For those familiar with IRT models, this is similar to an IRT model with two item parameters but for modeling response time instead of modeling response accuracy.

For our purpose, we slightly modified the model by assuming that there are two latent speed parameters for each individual, \tau_{ti} and \tau_{ci}.

• \tau_{ti} : true person-specific latent speed parameter that the individuals operationalize when responding to items they hadn’t seen before taking the test.
• \tau_{ci} : cheating person-specific latent speed parameter that the individuals operationalize when responding to items they had seen before taking the test.

We assume that the individuals who had seen some items before taking the test respond faster to those items they had seen before compared to the items they had not seen before. So, assuming that we know which items are compromised, \tau_{ci} estimated based on compromised items should be larger than \tau_{ti} estimated based on uncompromised items for those fraudulent individuals who had seen these items before. On the other hand, \tau_{ci} and \tau_{ti} should be very similar for those honest individuals who didn’t see any item before the test.

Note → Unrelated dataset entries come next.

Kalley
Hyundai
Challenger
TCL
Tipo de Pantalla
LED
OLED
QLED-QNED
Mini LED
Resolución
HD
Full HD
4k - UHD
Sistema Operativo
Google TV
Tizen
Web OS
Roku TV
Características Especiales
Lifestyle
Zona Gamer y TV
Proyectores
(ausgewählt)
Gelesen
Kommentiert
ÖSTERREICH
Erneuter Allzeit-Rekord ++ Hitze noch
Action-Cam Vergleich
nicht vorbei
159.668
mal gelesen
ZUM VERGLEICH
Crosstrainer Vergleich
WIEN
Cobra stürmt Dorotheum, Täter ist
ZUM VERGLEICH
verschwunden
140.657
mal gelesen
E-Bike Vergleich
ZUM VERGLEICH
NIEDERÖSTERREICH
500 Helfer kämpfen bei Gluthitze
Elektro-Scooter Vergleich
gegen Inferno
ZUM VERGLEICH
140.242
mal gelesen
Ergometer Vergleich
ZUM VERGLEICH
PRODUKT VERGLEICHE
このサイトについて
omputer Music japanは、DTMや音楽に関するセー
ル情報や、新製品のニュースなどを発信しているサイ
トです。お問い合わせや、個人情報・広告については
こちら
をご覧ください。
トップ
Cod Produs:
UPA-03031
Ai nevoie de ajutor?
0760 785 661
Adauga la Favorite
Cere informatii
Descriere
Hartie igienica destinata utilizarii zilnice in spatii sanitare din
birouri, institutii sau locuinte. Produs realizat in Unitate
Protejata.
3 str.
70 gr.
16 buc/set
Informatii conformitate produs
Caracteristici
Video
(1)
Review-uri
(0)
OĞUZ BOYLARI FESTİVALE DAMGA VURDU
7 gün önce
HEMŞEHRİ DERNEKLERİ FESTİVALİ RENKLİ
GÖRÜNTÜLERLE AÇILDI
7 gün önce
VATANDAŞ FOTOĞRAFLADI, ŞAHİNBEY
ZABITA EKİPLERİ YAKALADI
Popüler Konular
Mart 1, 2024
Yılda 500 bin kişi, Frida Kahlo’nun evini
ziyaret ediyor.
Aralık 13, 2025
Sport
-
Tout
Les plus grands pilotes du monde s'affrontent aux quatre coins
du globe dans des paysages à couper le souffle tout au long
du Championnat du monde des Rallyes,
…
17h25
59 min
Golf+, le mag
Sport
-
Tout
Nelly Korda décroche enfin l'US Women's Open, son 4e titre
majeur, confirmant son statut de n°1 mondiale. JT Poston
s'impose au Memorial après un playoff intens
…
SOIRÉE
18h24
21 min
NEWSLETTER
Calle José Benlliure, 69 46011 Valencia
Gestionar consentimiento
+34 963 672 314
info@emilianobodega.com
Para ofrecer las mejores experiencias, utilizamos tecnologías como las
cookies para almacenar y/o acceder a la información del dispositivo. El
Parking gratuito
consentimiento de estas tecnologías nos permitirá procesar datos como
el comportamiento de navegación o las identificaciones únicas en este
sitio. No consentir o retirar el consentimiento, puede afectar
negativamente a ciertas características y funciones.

Therefore, we modified the model as follows:

Y_{ij} \sim N(\mu_{ij},\sigma_j)

\mu_{ij} = (\beta_j - \tau_{ti})^{1-T_i} \times[ (1- C_j) \times (\beta_j - \tau_{ti}) + C_j \times (\beta_j - \tau_{ci})]^{T_i}

• C_j is an input value of 0 or 1 indicating whether or not an item is compromised.
• T_i is a parameter we want to estimate for every individual. If T_i is 1 the person has item preknowledge, T_i is 0 otherwise.

The way we implement is to compare \tau_{ci} and \tau_{ti} at every iteration, and then assign a value of 1 to T_i if \tau_{ci} > \tau_{ti}, and 0 otherwise. At the end of the model fitting process, we take the average of posterior distribution for T for every individual and use it as a probability of item preknowledge. So, we obtain P(T_i = 1) = P(\tau_{ci} > \tau_{ti}) by fitting this model. Then, we can make a decision about each individual using a cut-off value for the posterior probability (e.g., 0.95).

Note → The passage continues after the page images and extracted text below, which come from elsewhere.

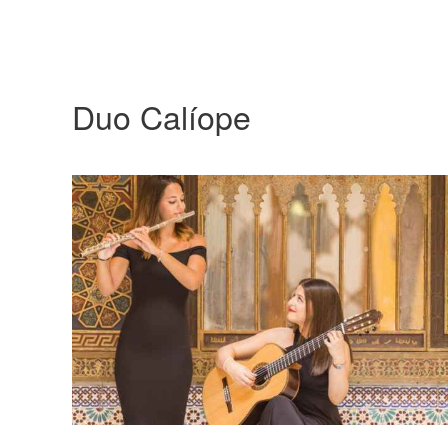
Duo Calíope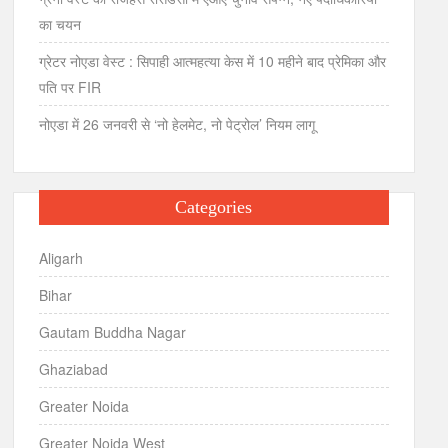
का चयन
ग्रेटर नोएडा वेस्ट : सिपाही आत्महत्या केस में 10 महीने बाद प्रेमिका और
पति पर FIR
नोएडा में 26 जनवरी से ‘नो हेलमेट, नो पेट्रोल’ नियम लागू
Categories
Aligarh
Bihar
Gautam Buddha Nagar
Ghaziabad
Greater Noida
Greater Noida West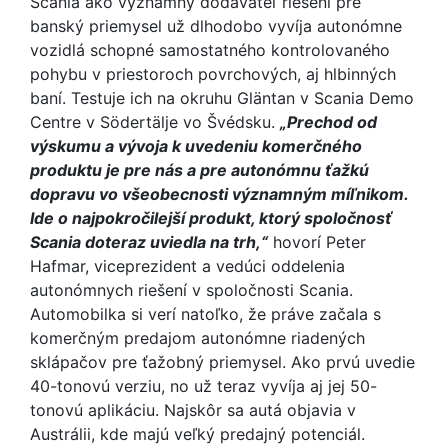
Scania ako významný dodávateľ riešení pre
banský priemysel už dlhodobo vyvíja autonómne
vozidlá schopné samostatného kontrolovaného
pohybu v priestoroch povrchových, aj hlbinných
baní. Testuje ich na okruhu Gläntan v Scania Demo
Centre v Södertälje vo Švédsku.
„Prechod od
výskumu a vývoja k uvedeniu komerčného
produktu je pre nás a pre autonómnu ťažkú
dopravu vo všeobecnosti významným míľnikom.
Ide o najpokročilejší produkt, ktorý spoločnosť
Scania doteraz uviedla na trh,“
hovorí Peter
Hafmar, viceprezident a vedúci oddelenia
autonómnych riešení v spoločnosti Scania.
Automobilka si verí natoľko, že práve začala s
komerčným predajom autonómne riadených
sklápačov pre ťažobný priemysel. Ako prvú uvedie
40-tonovú verziu, no už teraz vyvíja aj jej 50-
tonovú aplikáciu. Najskôr sa autá objavia v
Austrálii, kde majú veľký predajný potenciál.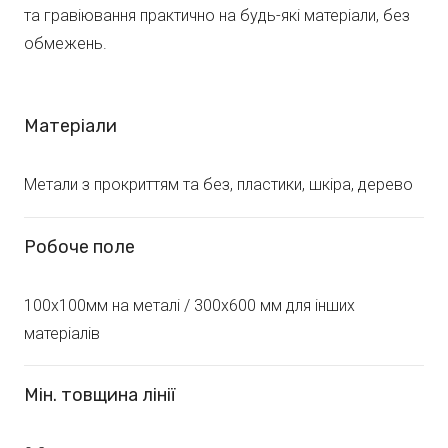
та гравіювання практично на будь-які матеріали, без
обмежень.
Матеріали
Метали з прокриттям та без, пластики, шкіра, дерево
Робоче поле
100х100мм на металі / 300х600 мм для інших
матеріалів
Мін. товщина лінії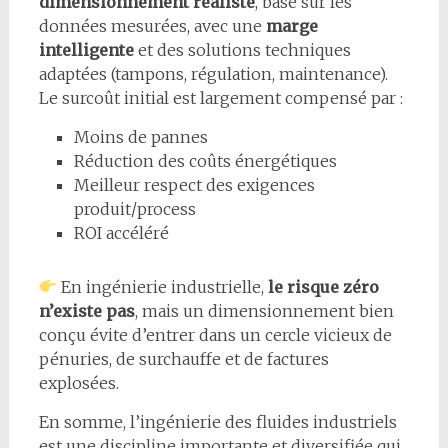
dimensionnement réaliste
, basé sur les
données mesurées, avec une
marge
intelligente
et des solutions techniques
adaptées (tampons, régulation, maintenance).
Le surcoût initial est largement compensé par :
Moins de pannes
Réduction des coûts énergétiques
Meilleur respect des exigences
produit/process
ROI accéléré
En ingénierie industrielle,
le risque zéro
n’existe pas
, mais un dimensionnement bien
conçu évite d’entrer dans un cercle vicieux de
pénuries, de surchauffe et de factures
explosées.
En somme, l’ingénierie des fluides industriels
est une discipline importante et diversifiée qui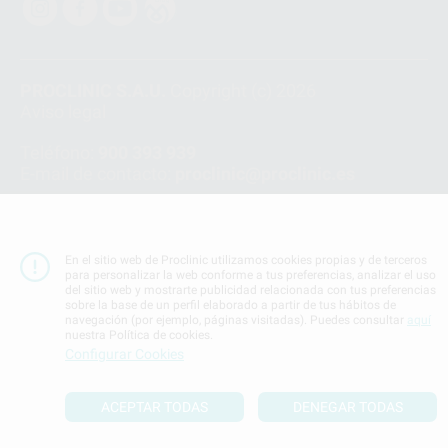
PROCLINIC S.A.U.
Copyright (c) 2026
Aviso legal
Teléfono:
900 393 939
E-mail de contacto:
proclinic@proclinic.es
Condiciones Generales de Contratación
y
Política
de privacidad
Información Corporativa
En el sitio web de Proclinic utilizamos cookies propias y de terceros
Política de Cookies
para personalizar la web conforme a tus preferencias, analizar el uso
del sitio web y mostrarte publicidad relacionada con tus preferencias
sobre la base de un perfil elaborado a partir de tus hábitos de
navegación (por ejemplo, páginas visitadas). Puedes consultar
aquí
SUBIR
nuestra Política de cookies.
Configurar Cookies
ACEPTAR TODAS
DENEGAR TODAS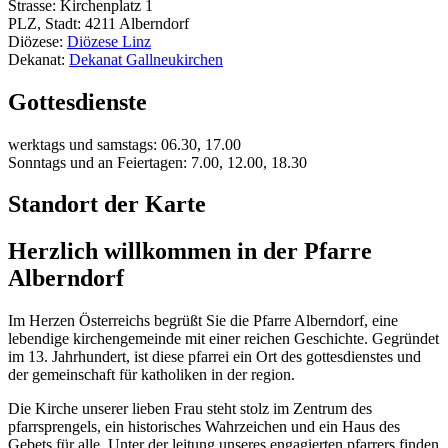
Strasse: Kirchenplatz 1
PLZ, Stadt: 4211 Alberndorf
Diözese:
Diözese Linz
Dekanat:
Dekanat Gallneukirchen
Gottesdienste
werktags und samstags: 06.30, 17.00
Sonntags und an Feiertagen: 7.00, 12.00, 18.30
Standort der Karte
Herzlich willkommen in der Pfarre
Alberndorf
Im Herzen Österreichs begrüßt Sie die Pfarre Alberndorf, eine
lebendige kirchengemeinde mit einer reichen Geschichte. Gegründet
im 13. Jahrhundert, ist diese pfarrei ein Ort des gottesdienstes und
der gemeinschaft für katholiken in der region.
Die Kirche unserer lieben Frau steht stolz im Zentrum des
pfarrsprengels, ein historisches Wahrzeichen und ein Haus des
Gebets für alle. Unter der leitung unseres engagierten pfarrers finden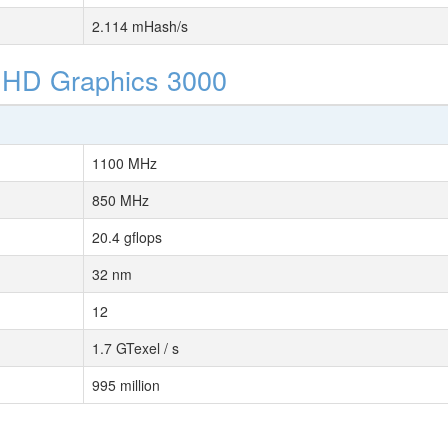
2.114 mHash/s
l HD Graphics 3000
1100 MHz
850 MHz
20.4 gflops
32 nm
12
1.7 GTexel / s
995 million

Below is the code we are using to fit this model. We get great convergence, applied it to simulated data and real data. It worked reasonably well to identify fraudulent individuals with item preknowledge.

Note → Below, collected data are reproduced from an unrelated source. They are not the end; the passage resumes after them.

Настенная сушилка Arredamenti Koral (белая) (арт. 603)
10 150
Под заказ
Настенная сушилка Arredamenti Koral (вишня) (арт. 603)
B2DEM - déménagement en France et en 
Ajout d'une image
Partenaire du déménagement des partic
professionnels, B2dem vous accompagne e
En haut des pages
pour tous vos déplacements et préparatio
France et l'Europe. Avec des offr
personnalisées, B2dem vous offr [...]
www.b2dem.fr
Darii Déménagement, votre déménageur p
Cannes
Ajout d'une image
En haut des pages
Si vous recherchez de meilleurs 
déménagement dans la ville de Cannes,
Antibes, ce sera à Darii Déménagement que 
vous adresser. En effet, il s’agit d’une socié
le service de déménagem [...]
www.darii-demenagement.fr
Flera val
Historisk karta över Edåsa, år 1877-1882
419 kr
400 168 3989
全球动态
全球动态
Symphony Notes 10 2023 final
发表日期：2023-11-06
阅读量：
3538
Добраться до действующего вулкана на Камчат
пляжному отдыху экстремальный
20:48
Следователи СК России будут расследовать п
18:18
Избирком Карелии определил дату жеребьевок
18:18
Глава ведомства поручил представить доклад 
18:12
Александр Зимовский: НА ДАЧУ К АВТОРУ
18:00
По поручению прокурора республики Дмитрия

The follow-up question is this. Can we also estimate C_j for each item simultaneously during the model fitting process so we don’t have to assume that the compromised status of each item is known? This is what happens in practice. We don’t typically know whether or not the items are stolen. So, the model has limited use in its current form assuming that C enters the model as known data and not a parameter to estimate.

data{
int <lower=1> I;          // number of examinees
int <lower=1> J;         // number of items
real RT[I,J];               // a matrix for log of response time
int C[J];                    // vector for item compromise status (0s and 1s)
}

parameters {
vector[J] beta;                        // vector for time intensity parameters
vector <lower=0> [J]  alpha;  // vector for time discrimination parameters
vector[I] tau_t;                       // vector for latent speed for honest responses
vector[I] tau_c;                      // vector for latent speed for fraudulent responses
real<lower=0> sigma_taut;              // sd for tau_t
real<lower=0> sigma_tauc;              // sd for tau_c
}

transformed parameters {

vector[I] T;

for (i in 1:I) {
for(j in 1:J) {

if(tau_t[i] < tau_c[i])

T[i] = 1;

else

T[i] = 0;
}
}

}

model{

sigma_taut ~ exponential(1);
sigma_tauc ~ exponential(1);

tau_t    ~ normal(0,sigma_taut);
tau_c    ~ normal(0,sigma_tauc);

beta     ~ normal(4,1);                  // these numbers can be estimated from observed data
alpha    ~ inv_gamma(100,128); // these numbers can be estimated from observed data

for (i in 1:I) {
for(j in 1:J) {

real p_t = beta[j]-tau_t[i];
real p_c = beta[j]-tau_c[i];
real p   = (p_t^(1-T[i]))*(((1-C[j])*p_t + C[j]*p_c)^T[i]);

RT[i,j] ~ normal(p,1/alpha[j]);
}
}
}

I defined C as a parameter, but can’t figure how to sample it.

parameters {
...
vector[J] C;                       // vector for item compromise status
}

Then, I tried C ~ uniform(0,1) and C ~ beta(1,1) in the model statement, but I didn’t get any sensible result.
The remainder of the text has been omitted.